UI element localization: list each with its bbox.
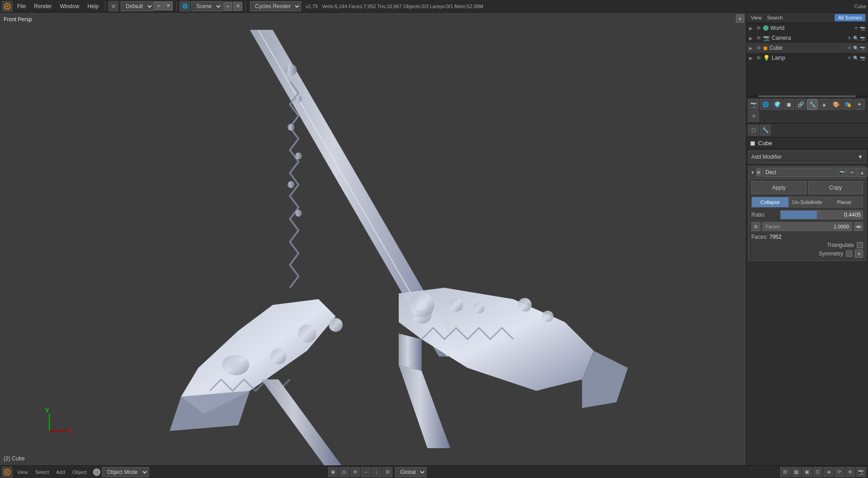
lamp-icon: 💡 [763, 55, 770, 61]
world-render-icon[interactable]: 📷 [860, 26, 865, 31]
modifier-collapse-arrow[interactable]: ▼ [750, 170, 755, 175]
tab-planar[interactable]: Planar [826, 197, 863, 207]
bottom-icon-4[interactable]: ↔ [361, 467, 371, 477]
world-vis-icon[interactable]: 👁 [854, 26, 859, 31]
outliner-scrollbar[interactable] [746, 95, 868, 97]
bottom-icon-1[interactable]: ◉ [328, 467, 338, 477]
triangulate-checkbox[interactable] [857, 242, 863, 248]
bottom-right-icon-8[interactable]: 📷 [856, 467, 866, 477]
factor-row: ⊞ Factor: 1.0000 ◀▶ [751, 222, 863, 231]
prop-material-icon[interactable]: 🎨 [830, 99, 841, 110]
layout-selector[interactable]: Default [121, 1, 154, 11]
sub-icon-2[interactable]: 🔧 [760, 125, 771, 136]
prop-world-icon[interactable]: 🌍 [772, 99, 783, 110]
bottom-icon-3[interactable]: ⊕ [350, 467, 360, 477]
outliner-row-lamp[interactable]: ▶ 👁 💡 Lamp 👁 🔍 📷 [746, 53, 868, 63]
bottom-add-btn[interactable]: Add [53, 469, 68, 475]
sub-icons-toolbar: ⬡ 🔧 [746, 123, 868, 137]
render-menu[interactable]: Render [30, 2, 55, 10]
screen-layout-icon[interactable]: ⊞ [108, 1, 119, 12]
bottom-right-icon-2[interactable]: ▦ [791, 467, 801, 477]
factor-label: Factor: [763, 224, 781, 229]
coordinate-system-selector[interactable]: Global [395, 467, 426, 477]
scene-icon[interactable]: 🌐 [179, 1, 190, 12]
cube-label: Cube [769, 45, 845, 51]
close-layout-btn[interactable]: ✕ [164, 1, 173, 10]
scene-selector[interactable]: Scene [191, 1, 222, 11]
eye-cube[interactable]: 👁 [756, 45, 761, 51]
bottom-icon-2[interactable]: ◎ [339, 467, 349, 477]
bottom-object-btn[interactable]: Object [70, 469, 90, 475]
window-menu[interactable]: Window [57, 2, 83, 10]
tab-collapse[interactable]: Collapse [752, 197, 789, 207]
prop-object-icon[interactable]: ◼ [783, 99, 794, 110]
file-menu[interactable]: File [14, 2, 29, 10]
camera-vis-icon[interactable]: 👁 [847, 36, 852, 41]
camera-select-icon[interactable]: 🔍 [853, 36, 859, 41]
viewport[interactable]: Front Persp + [0, 13, 746, 465]
outliner-scrollbar-thumb [759, 95, 856, 97]
outliner-search-btn[interactable]: Search [765, 14, 785, 21]
outliner-list: ▶ 👁 World 👁 📷 ▶ 👁 📷 Camera � [746, 23, 868, 95]
prop-render-icon[interactable]: 📷 [748, 99, 759, 110]
factor-arrows[interactable]: ◀▶ [854, 222, 863, 231]
outliner-row-camera[interactable]: ▶ 👁 📷 Camera 👁 🔍 📷 [746, 33, 868, 43]
add-scene-btn[interactable]: + [223, 2, 232, 11]
help-menu[interactable]: Help [84, 2, 102, 10]
outliner-view-btn[interactable]: View [749, 14, 764, 21]
eye-camera[interactable]: 👁 [756, 35, 761, 41]
sub-icon-1[interactable]: ⬡ [748, 125, 759, 136]
render-engine-selector[interactable]: Cycles Render [250, 1, 301, 11]
prop-physics-icon[interactable]: ⚛ [748, 111, 759, 122]
add-modifier-btn[interactable]: Add Modifier ▼ [748, 151, 866, 163]
bottom-right-icon-6[interactable]: ⟳ [835, 467, 844, 477]
prop-texture-icon[interactable]: 🎭 [842, 99, 853, 110]
svg-point-20 [518, 298, 532, 312]
bottom-view-btn[interactable]: View [14, 469, 31, 475]
mod-edit-icon[interactable]: ✏ [848, 168, 857, 177]
bottom-icon-5[interactable]: ↕ [372, 467, 382, 477]
cube-vis-icon[interactable]: 👁 [847, 46, 852, 51]
apply-btn[interactable]: Apply [751, 181, 807, 194]
mod-up-icon[interactable]: ▲ [858, 168, 867, 177]
cube-render-icon[interactable]: 📷 [860, 46, 865, 51]
modifier-name-input[interactable] [762, 168, 836, 177]
svg-point-28 [229, 360, 242, 369]
bottom-icon-6[interactable]: ⊞ [382, 467, 392, 477]
symmetry-checkbox[interactable] [846, 251, 852, 257]
outliner-row-world[interactable]: ▶ 👁 World 👁 📷 [746, 23, 868, 33]
prop-modifiers-icon[interactable]: 🔧 [807, 99, 818, 110]
cube-select-icon[interactable]: 🔍 [853, 46, 859, 51]
tab-unsubdivide[interactable]: Un-Subdivide [789, 197, 826, 207]
lamp-vis-icon[interactable]: 👁 [847, 56, 852, 61]
mod-render-icon[interactable]: 📷 [838, 168, 847, 177]
eye-lamp[interactable]: 👁 [756, 55, 761, 61]
factor-field[interactable]: Factor: 1.0000 [762, 222, 852, 231]
bottom-right-icon-5[interactable]: ◈ [824, 467, 834, 477]
close-scene-btn[interactable]: ✕ [233, 2, 242, 11]
bottom-right-icon-1[interactable]: ⊞ [780, 467, 790, 477]
prop-scene-icon[interactable]: 🌐 [760, 99, 771, 110]
outliner-header: View Search All Scenes [746, 13, 868, 23]
outliner-row-cube[interactable]: ▶ 👁 ◼ Cube 👁 🔍 📷 [746, 43, 868, 53]
bottom-blender-icon[interactable] [2, 467, 13, 478]
camera-render-icon[interactable]: 📷 [860, 36, 865, 41]
blender-icon[interactable] [2, 1, 13, 12]
bottom-right-icon-4[interactable]: ⊡ [813, 467, 823, 477]
modifier-card: ▼ ⊞ 📷 ✏ ▲ ▼ ✕ Apply Copy [748, 166, 866, 261]
mode-selector[interactable]: Object Mode [102, 467, 149, 477]
bottom-right-icon-7[interactable]: ⊕ [845, 467, 855, 477]
lamp-select-icon[interactable]: 🔍 [853, 56, 859, 61]
prop-particles-icon[interactable]: ✦ [854, 99, 865, 110]
bottom-select-btn[interactable]: Select [33, 469, 52, 475]
bottom-right-icon-3[interactable]: ▣ [802, 467, 812, 477]
symmetry-x-btn[interactable]: ✕ [855, 250, 863, 258]
add-layout-btn[interactable]: + [154, 1, 163, 10]
ratio-bar[interactable]: 0.4405 [780, 210, 863, 219]
lamp-render-icon[interactable]: 📷 [860, 56, 865, 61]
eye-world[interactable]: 👁 [756, 25, 761, 31]
all-scenes-btn[interactable]: All Scenes [835, 14, 865, 21]
copy-btn[interactable]: Copy [808, 181, 863, 194]
prop-constraints-icon[interactable]: 🔗 [795, 99, 806, 110]
prop-data-icon[interactable]: ▲ [819, 99, 830, 110]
|---|
▸ Your goal: When a picture appears among the entries, skip it; transcribe everything else exactly.

▸ Exercise solution:
UI element localization: list each with its bbox.
lamp-icon: 💡 [763, 55, 770, 61]
world-render-icon[interactable]: 📷 [860, 26, 865, 31]
modifier-collapse-arrow[interactable]: ▼ [750, 170, 755, 175]
tab-planar[interactable]: Planar [826, 197, 863, 207]
bottom-icon-4[interactable]: ↔ [361, 467, 371, 477]
world-vis-icon[interactable]: 👁 [854, 26, 859, 31]
outliner-scrollbar[interactable] [746, 95, 868, 97]
bottom-icon-1[interactable]: ◉ [328, 467, 338, 477]
triangulate-checkbox[interactable] [857, 242, 863, 248]
bottom-right-icon-8[interactable]: 📷 [856, 467, 866, 477]
factor-row: ⊞ Factor: 1.0000 ◀▶ [751, 222, 863, 231]
prop-material-icon[interactable]: 🎨 [830, 99, 841, 110]
layout-selector[interactable]: Default [121, 1, 154, 11]
sub-icon-2[interactable]: 🔧 [760, 125, 771, 136]
prop-world-icon[interactable]: 🌍 [772, 99, 783, 110]
bottom-icon-3[interactable]: ⊕ [350, 467, 360, 477]
outliner-row-lamp[interactable]: ▶ 👁 💡 Lamp 👁 🔍 📷 [746, 53, 868, 63]
bottom-add-btn[interactable]: Add [53, 469, 68, 475]
sub-icons-toolbar: ⬡ 🔧 [746, 123, 868, 137]
render-menu[interactable]: Render [30, 2, 55, 10]
screen-layout-icon[interactable]: ⊞ [108, 1, 119, 12]
bottom-right-icon-2[interactable]: ▦ [791, 467, 801, 477]
factor-label: Factor: [763, 224, 781, 229]
coordinate-system-selector[interactable]: Global [395, 467, 426, 477]
scene-icon[interactable]: 🌐 [179, 1, 190, 12]
cube-label: Cube [769, 45, 845, 51]
close-layout-btn[interactable]: ✕ [164, 1, 173, 10]
scene-selector[interactable]: Scene [191, 1, 222, 11]
eye-cube[interactable]: 👁 [756, 45, 761, 51]
bottom-icon-2[interactable]: ◎ [339, 467, 349, 477]
bottom-object-btn[interactable]: Object [70, 469, 90, 475]
window-menu[interactable]: Window [57, 2, 83, 10]
tab-collapse[interactable]: Collapse [752, 197, 789, 207]
prop-object-icon[interactable]: ◼ [783, 99, 794, 110]
file-menu[interactable]: File [14, 2, 29, 10]
camera-vis-icon[interactable]: 👁 [847, 36, 852, 41]
camera-select-icon[interactable]: 🔍 [853, 36, 859, 41]
viewport[interactable]: Front Persp + [0, 13, 746, 465]
outliner-scrollbar-thumb [759, 95, 856, 97]
outliner-search-btn[interactable]: Search [765, 14, 785, 21]
outliner-list: ▶ 👁 World 👁 📷 ▶ 👁 📷 Camera � [746, 23, 868, 95]
prop-render-icon[interactable]: 📷 [748, 99, 759, 110]
factor-arrows[interactable]: ◀▶ [854, 222, 863, 231]
outliner-row-camera[interactable]: ▶ 👁 📷 Camera 👁 🔍 📷 [746, 33, 868, 43]
add-scene-btn[interactable]: + [223, 2, 232, 11]
help-menu[interactable]: Help [84, 2, 102, 10]
outliner-view-btn[interactable]: View [749, 14, 764, 21]
eye-camera[interactable]: 👁 [756, 35, 761, 41]
sub-icon-1[interactable]: ⬡ [748, 125, 759, 136]
render-engine-selector[interactable]: Cycles Render [250, 1, 301, 11]
prop-physics-icon[interactable]: ⚛ [748, 111, 759, 122]
add-modifier-btn[interactable]: Add Modifier ▼ [748, 151, 866, 163]
bottom-right-icon-6[interactable]: ⟳ [835, 467, 844, 477]
prop-texture-icon[interactable]: 🎭 [842, 99, 853, 110]
svg-point-20 [518, 298, 532, 312]
bottom-view-btn[interactable]: View [14, 469, 31, 475]
mod-edit-icon[interactable]: ✏ [848, 168, 857, 177]
bottom-icon-5[interactable]: ↕ [372, 467, 382, 477]
cube-vis-icon[interactable]: 👁 [847, 46, 852, 51]
apply-btn[interactable]: Apply [751, 181, 807, 194]
mod-up-icon[interactable]: ▲ [858, 168, 867, 177]
cube-render-icon[interactable]: 📷 [860, 46, 865, 51]
modifier-name-input[interactable] [762, 168, 836, 177]
svg-point-28 [229, 360, 242, 369]
bottom-icon-6[interactable]: ⊞ [382, 467, 392, 477]
symmetry-checkbox[interactable] [846, 251, 852, 257]
outliner-row-world[interactable]: ▶ 👁 World 👁 📷 [746, 23, 868, 33]
prop-modifiers-icon[interactable]: 🔧 [807, 99, 818, 110]
cube-select-icon[interactable]: 🔍 [853, 46, 859, 51]
tab-unsubdivide[interactable]: Un-Subdivide [789, 197, 826, 207]
lamp-vis-icon[interactable]: 👁 [847, 56, 852, 61]
mod-render-icon[interactable]: 📷 [838, 168, 847, 177]
eye-lamp[interactable]: 👁 [756, 55, 761, 61]
factor-field[interactable]: Factor: 1.0000 [762, 222, 852, 231]
bottom-right-icon-5[interactable]: ◈ [824, 467, 834, 477]
close-scene-btn[interactable]: ✕ [233, 2, 242, 11]
bottom-right-icon-1[interactable]: ⊞ [780, 467, 790, 477]
prop-scene-icon[interactable]: 🌐 [760, 99, 771, 110]
outliner-header: View Search All Scenes [746, 13, 868, 23]
outliner-row-cube[interactable]: ▶ 👁 ◼ Cube 👁 🔍 📷 [746, 43, 868, 53]
bottom-blender-icon[interactable] [2, 467, 13, 478]
camera-render-icon[interactable]: 📷 [860, 36, 865, 41]
blender-icon[interactable] [2, 1, 13, 12]
bottom-right-icon-4[interactable]: ⊡ [813, 467, 823, 477]
modifier-card: ▼ ⊞ 📷 ✏ ▲ ▼ ✕ Apply Copy [748, 166, 866, 261]
mode-selector[interactable]: Object Mode [102, 467, 149, 477]
bottom-right-icon-7[interactable]: ⊕ [845, 467, 855, 477]
lamp-select-icon[interactable]: 🔍 [853, 56, 859, 61]
prop-particles-icon[interactable]: ✦ [854, 99, 865, 110]
bottom-select-btn[interactable]: Select [33, 469, 52, 475]
bottom-right-icon-3[interactable]: ▣ [802, 467, 812, 477]
symmetry-x-btn[interactable]: ✕ [855, 250, 863, 258]
add-layout-btn[interactable]: + [154, 1, 163, 10]
ratio-bar[interactable]: 0.4405 [780, 210, 863, 219]
lamp-render-icon[interactable]: 📷 [860, 56, 865, 61]
eye-world[interactable]: 👁 [756, 25, 761, 31]
all-scenes-btn[interactable]: All Scenes [835, 14, 865, 21]
copy-btn[interactable]: Copy [808, 181, 863, 194]
prop-constraints-icon[interactable]: 🔗 [795, 99, 806, 110]
prop-data-icon[interactable]: ▲ [819, 99, 830, 110]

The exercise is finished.